The Wheat Policy looks a bit like RashomonAkira Kurosawa’s masterpiece, in which each character tells the story of a murder as he or she saw it. By skillfully weaving together a series of quotes, the book almost lets the actors in the decision-making process “speak for themselves” and express their different points of view on the French wheat economy. This choice is justified: businessmen and political leaders made their decisions on the basis of what they believed they knew about the economic situation, not on our hypothetical reconstructions of the economic trends of the time. But it is unfortunate that the only sources cited in the book on the economic situation of the French countryside are the reports sent by the prefects to the Ministry of the Interior. Statistics were widely used at the time, and an analysis of their results could have strengthened the author’s arguments. Certainly, if the author had analyzed in detail the techniques of estimating French wheat production and the price indexes used to demonstrate the fall in sales prices and the rise in investment costs, he would probably have weighed down his book with long and tedious details. But the work would have benefited from it: it would have been useful to have more precision on the figures that the actors actually knew, and readers would also have better understood why farmers ended up accepting the idea of the Wheat Office if they had had more information on the economic trends that the political actors were experiencing.

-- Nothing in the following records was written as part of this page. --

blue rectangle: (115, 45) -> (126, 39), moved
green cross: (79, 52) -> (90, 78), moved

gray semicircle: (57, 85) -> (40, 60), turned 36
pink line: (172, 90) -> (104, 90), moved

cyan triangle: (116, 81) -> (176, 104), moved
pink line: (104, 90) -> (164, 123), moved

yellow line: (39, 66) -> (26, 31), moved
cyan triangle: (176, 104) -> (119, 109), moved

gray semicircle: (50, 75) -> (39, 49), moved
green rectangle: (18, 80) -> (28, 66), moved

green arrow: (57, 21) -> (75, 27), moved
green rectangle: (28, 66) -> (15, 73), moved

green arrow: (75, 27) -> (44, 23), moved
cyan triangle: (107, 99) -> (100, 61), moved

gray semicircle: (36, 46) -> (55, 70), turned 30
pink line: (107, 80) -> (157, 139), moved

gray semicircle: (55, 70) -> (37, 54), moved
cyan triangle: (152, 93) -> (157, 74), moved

Chatriot also does not mention the financial constraints that affected the functioning of the Office immediately after its creation in 1936. Chapters 5 and 6, devoted to the activity of the Office, do not dwell on the functioning of the tax imposed on producers or on the budget of the Office. However, the reader might find it useful to know that the Office was very costly to the State or that its operating costs were mainly covered by the tax imposed on producers. Of course, this was not the subject of this already imposing study, and it remains to be hoped that it will inspire other researchers to explore the details of the activity of the Office. Financial constraints are an integral part of the genesis of all public policies; as such, they deserve special attention.

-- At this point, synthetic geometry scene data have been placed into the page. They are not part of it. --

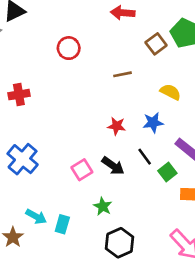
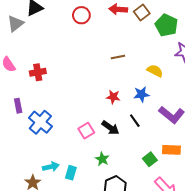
brown square: (156, 44) -> (142, 13), moved
red circle: (69, 48) -> (81, 15), moved
green square: (167, 172) -> (150, 159), moved
cyan arrow: (36, 217) -> (51, 167), turned -42

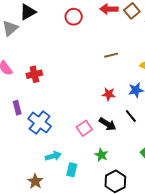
cyan arrow: (51, 167) -> (53, 156), moved

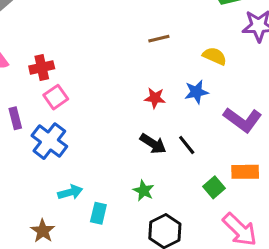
black line: (131, 116) -> (187, 145), moved
pink square: (84, 128) -> (56, 97), moved

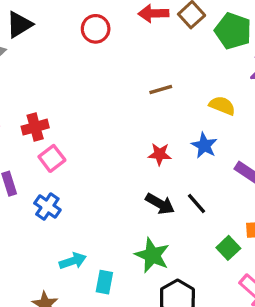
blue star: (196, 92) -> (204, 145), turned -30
blue cross: (49, 141) -> (47, 206), size x0.7
green star: (144, 191) -> (152, 255), size x1.5

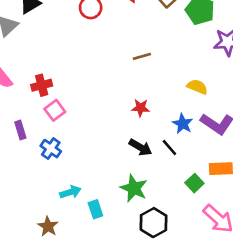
yellow semicircle: (222, 106) -> (197, 87), moved
blue star: (204, 145) -> (183, 124), moved
cyan rectangle: (104, 282) -> (95, 209), turned -30

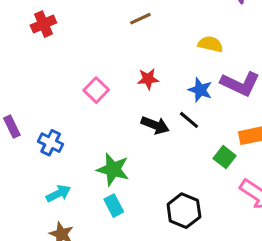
red cross: (42, 85) -> (43, 24), moved
pink square: (55, 110) -> (96, 90), moved
green star: (134, 188) -> (113, 169), moved
cyan arrow: (70, 192) -> (58, 194), moved

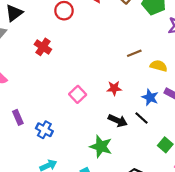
brown line: (140, 19) -> (134, 53), moved
red cross: (43, 24) -> (43, 47), turned -35
green star: (113, 169) -> (101, 146), moved

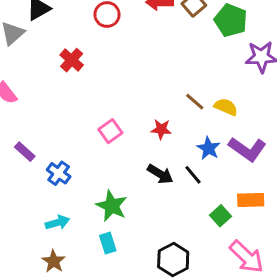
brown line: (134, 53) -> (195, 102), moved, turned 56
purple rectangle: (18, 117) -> (25, 152), turned -32
green star: (101, 146) -> (112, 206), moved

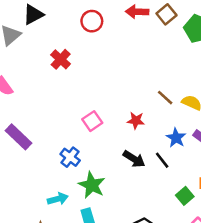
purple rectangle: (25, 152) -> (18, 137), size x1.5
blue cross: (59, 173) -> (70, 157), moved
cyan arrow: (57, 223) -> (58, 199), moved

But the richness of this book lies in the rigor and the relentless meticulousness with which the author describes the positions of a great many actors. Chatriot does not limit himself to studying the constitution of a political coalition, nor to describing administrative practices – he strives to carry out a pioneering work of historical sociology of the State. Even if the reader can sometimes get lost in the details, no one before Chatriot had brought together in a book such a wealth of documentation on the genesis of the National Interprofessional Wheat Office – which influenced for a long time not only French agricultural policies, but also the European Common Agricultural Policy. As such, this book constitutes an essential reference for the history of French agriculture between the two wars (the bibliography that closes the book is in itself a scientific success). But this work also calls for new research on the economic dimension of the policies of the 1930s.